• EXERCISE INSTRUCTIONS
Look through the material below. Return exactly the lines from the one with "Phím W hoặc phím mũi tên lên để nhảy" through the one with "Video trò chơi", both included.
*** Opening of TASK INPUTS ***
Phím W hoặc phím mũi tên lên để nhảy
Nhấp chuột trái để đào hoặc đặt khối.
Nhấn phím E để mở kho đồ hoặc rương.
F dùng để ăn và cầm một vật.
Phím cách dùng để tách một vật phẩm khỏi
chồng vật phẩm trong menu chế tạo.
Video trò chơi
*** Close of TASK INPUTS ***
*** Opening of TASK INPUTS ***
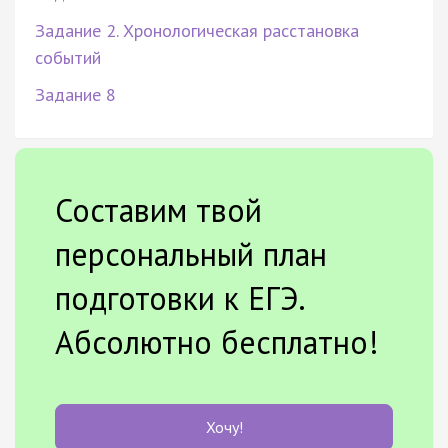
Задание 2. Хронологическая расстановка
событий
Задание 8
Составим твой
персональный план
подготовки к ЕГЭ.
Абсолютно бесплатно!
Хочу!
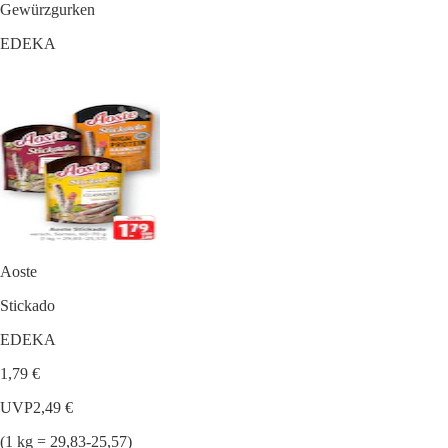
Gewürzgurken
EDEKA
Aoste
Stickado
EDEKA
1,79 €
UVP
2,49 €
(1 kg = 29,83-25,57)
*** Close of TASK INPUTS ***
*** Opening of TASK INPUTS ***
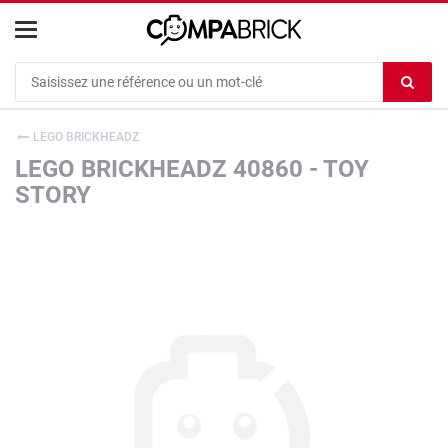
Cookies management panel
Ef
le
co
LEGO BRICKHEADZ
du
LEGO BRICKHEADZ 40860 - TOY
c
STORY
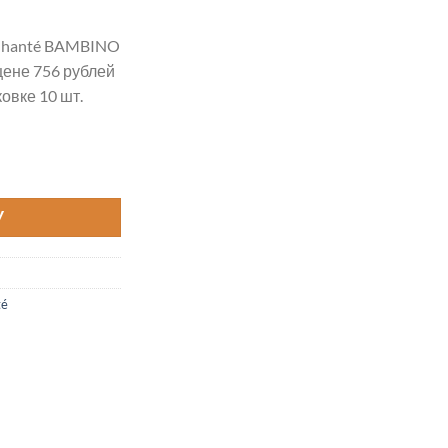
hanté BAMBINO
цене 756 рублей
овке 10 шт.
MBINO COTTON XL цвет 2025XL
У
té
*** Close of TASK INPUTS ***
• SOLUTION BELOW
Phím W hoặc phím mũi tên lên để nhảy
Nhấp chuột trái để đào hoặc đặt khối.
Nhấn phím E để mở kho đồ hoặc rương.
F dùng để ăn và cầm một vật.
Phím cách dùng để tách một vật phẩm khỏi
chồng vật phẩm trong menu chế tạo.
Video trò chơi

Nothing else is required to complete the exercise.